Bhat <- rrda.fit(Y = Y, X = X)
names(Bhat)
When you see the Bhat, you will see the list composed of each lambda. In each lambda value, you have the coefficient B according to each rank.
(Note! The Bhat is stored in a decomposed form. This is because the function is designed for high-dimensional settings.)
Here we illustrate the parameter tuning process (regularization path), which helps identify the optimal parameter for maximizing prediction accuracy from X to Y.
How do we know the best lambda and rank for the model??
-> Cross-validation by rrda.cv function
cv_result<- rrda.cv(Y = Y, X = X)
rrda.summary(cv_result = cv_result)
p <- rrda.plot(cv_result) # cv result plot
print(p)
rrda.summary tells you the parameters suggested via CV.
=== opt_min ===
MSE:
[1] 3.179695
rank:
[1] 5
lambda:
[1] 22.43
Also, rrda.plot and rrda.heatmap show you the figures to select the parameters.
# Choose the best parameter sets which gives the minimum MSE
best_lambda<-cv_result$opt_min$lambda # selected parameter
best_rank<-cv_result$opt_min$rank # selected parameter
# Fitting with the best parameters
Bhat <- rrda.fit(Y = Y, X = X, nrank = best_rank,lambda = best_lambda)
# Prediction
Yhat_mat <- rrda.predict(Bhat = Bhat, X = X)
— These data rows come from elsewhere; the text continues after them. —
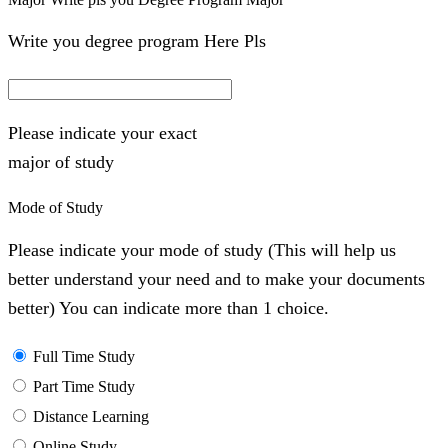
Write you degree program Here Pls
Please indicate your exact
major of study
Mode of Study
Please indicate your mode of study (This will help us
better understand your need and to make your documents
better) You can indicate more than 1 choice.
Full Time Study
Part Time Study
Distance Learning
Online Study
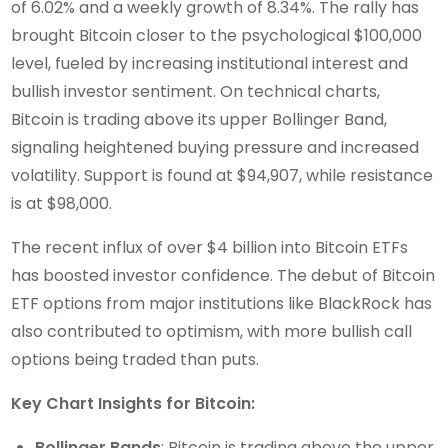
of 6.02% and a weekly growth of 8.34%. The rally has
brought Bitcoin closer to the psychological $100,000
level, fueled by increasing institutional interest and
bullish investor sentiment. On technical charts,
Bitcoin is trading above its upper Bollinger Band,
signaling heightened buying pressure and increased
volatility. Support is found at $94,907, while resistance
is at $98,000.
The recent influx of over $4 billion into Bitcoin ETFs
has boosted investor confidence. The debut of Bitcoin
ETF options from major institutions like BlackRock has
also contributed to optimism, with more bullish call
options being traded than puts.
Key Chart Insights for Bitcoin:
Bollinger Bands
: Bitcoin is trading above the upper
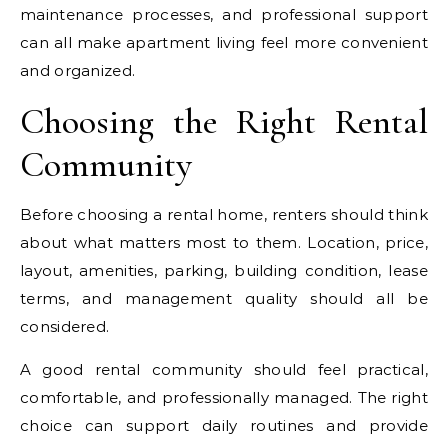
maintenance processes, and professional support
can all make apartment living feel more convenient
and organized.
Choosing the Right Rental
Community
Before choosing a rental home, renters should think
about what matters most to them. Location, price,
layout, amenities, parking, building condition, lease
terms, and management quality should all be
considered.
A good rental community should feel practical,
comfortable, and professionally managed. The right
choice can support daily routines and provide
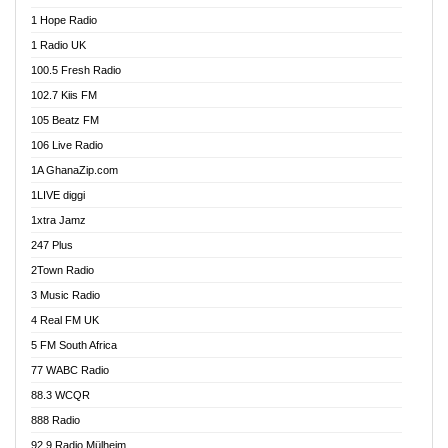
Afa Radio Online
1 Hope Radio
Afari Radio
1 Radio UK
Africa Churches FM
100.5 Fresh Radio
African FM Ghana
102.7 Kiis FM
AG Radio Ghana
105 Beatz FM
Agenda FM Online
106 Live Radio
Agoo 96.9 FM
1A GhanaZip.com
Agyenkwa 105.9 FM
1LIVE diggi
Ahenfo 98.1 FM
1xtra Jamz
Ahobrase Radio
247 Plus
Ahotor 92.3 FM
2Town Radio
Akan Twi Bible Radio
3 Music Radio
Akasanoma 101.8 FM
4 Real FM UK
AkomaPa FM 89.3 MHz
5 FM South Africa
Akumadan Time FM
77 WABC Radio
Akwaaba 98.1 Radio
88.3 WCQR
Akwasi Awuah Online
888 Radio
Alag Radio
92.9 Radio Mülheim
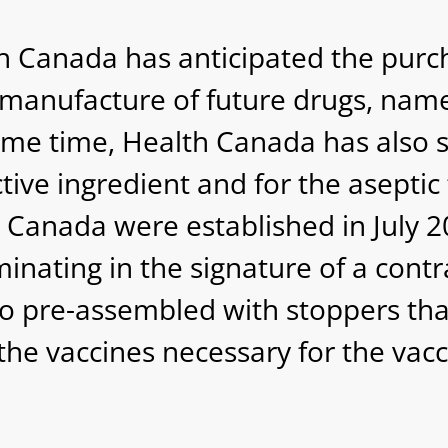
h Canada has anticipated the purc
manufacture of future drugs, namel
 same time, Health Canada has also s
ive ingredient and for the aseptic f
th Canada were established in July
nating in the signature of a contr
o pre-assembled with stoppers that
he vaccines necessary for the vacci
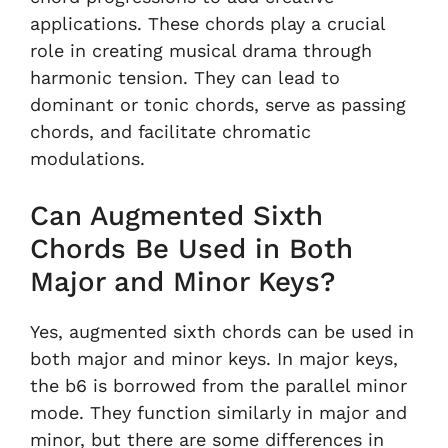
applications. These chords play a crucial
role in creating musical drama through
harmonic tension. They can lead to
dominant or tonic chords, serve as passing
chords, and facilitate chromatic
modulations.
Can Augmented Sixth
Chords Be Used in Both
Major and Minor Keys?
Yes, augmented sixth chords can be used in
both major and minor keys. In major keys,
the b6 is borrowed from the parallel minor
mode. They function similarly in major and
minor, but there are some differences in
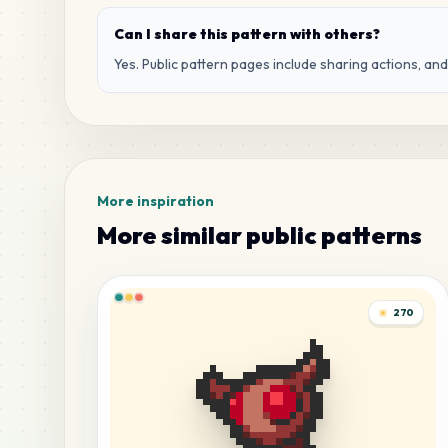
Can I share this pattern with others?
Yes. Public pattern pages include sharing actions, an
More inspiration
More similar public patterns
270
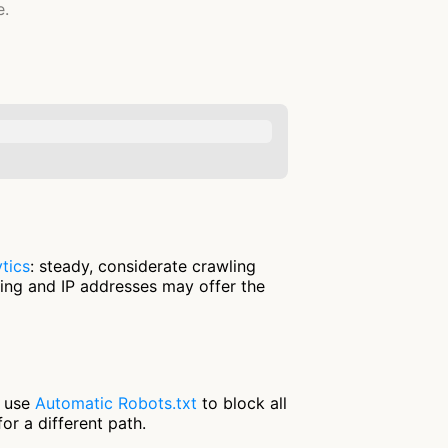
e.
tics
: steady, considerate crawling
ring and IP addresses may offer the
r use
Automatic Robots.txt
to block all
or a different path.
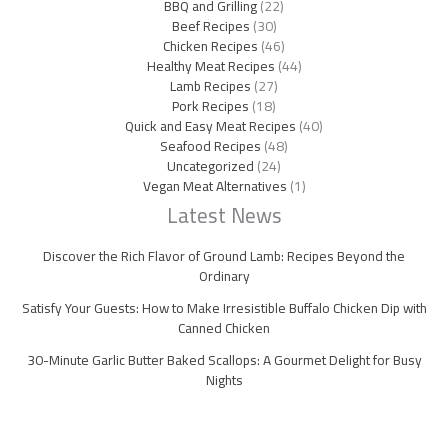
BBQ and Grilling
(22)
Beef Recipes
(30)
Chicken Recipes
(46)
Healthy Meat Recipes
(44)
Lamb Recipes
(27)
Pork Recipes
(18)
Quick and Easy Meat Recipes
(40)
Seafood Recipes
(48)
Uncategorized
(24)
Vegan Meat Alternatives
(1)
Latest News
Discover the Rich Flavor of Ground Lamb: Recipes Beyond the
Ordinary
Satisfy Your Guests: How to Make Irresistible Buffalo Chicken Dip with
Canned Chicken
30-Minute Garlic Butter Baked Scallops: A Gourmet Delight for Busy
Nights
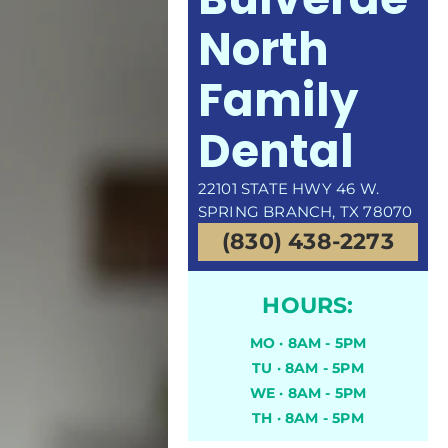
North
Family
Dental
22101 STATE HWY 46 W.
SPRING BRANCH, TX 78070
(830) 438-2273
HOURS:
MO · 8AM - 5PM
TU · 8AM - 5PM
WE · 8AM - 5PM
TH · 8AM - 5PM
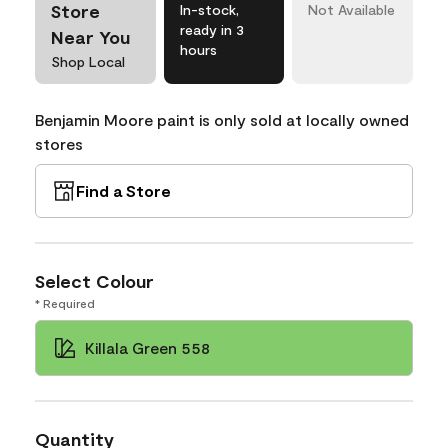
Store
In-stock,
Not Available
ready in 3
Near You
hours
Shop Local
Benjamin Moore paint is only sold at locally owned
stores
Find a Store
Select Colour
* Required
Killala Green 558
Quantity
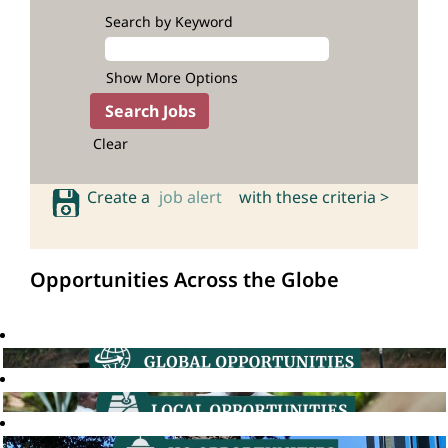
Search by Keyword
Show More Options
Clear
Create a
job alert
with these criteria >
Opportunities Across the Globe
Yhat<-Yhat_mat[[1]][[1]][[1]] # predicted values
plot(Yhat, Y)
abline(0, 1, col = "red")
If you want to plot X and Y matrix in two-dimensional space (like classic RDA approach) :
ud<-Bhat$Bhat_comp[[1]][[1]] # SVD component of B (UD) for lambda=0.1
v <-Bhat$Bhat_comp[[1]][[2]] # SVD component of B (V). for lambda=0.1
ud12 <- ud[, 1:2]
v12 <- v[, 1:2]
# Base plot: ud (e.g., site scores)
plot(v12,
xlab = "RRDA1", ylab = "RRDA2",
xlim = range(c(ud12[,1], v12[,1])) * 1.1,
ylim = range(c(ud12[,2], v12[,2])) * 1.1,
pch = 19, col = "darkgreen",
main = "RRDA")
# Add v (e.g., species scores) as arrows from origin
arrows(0, 0, ud12[,1], ud12[,2], col = "blue3", length = 0.1)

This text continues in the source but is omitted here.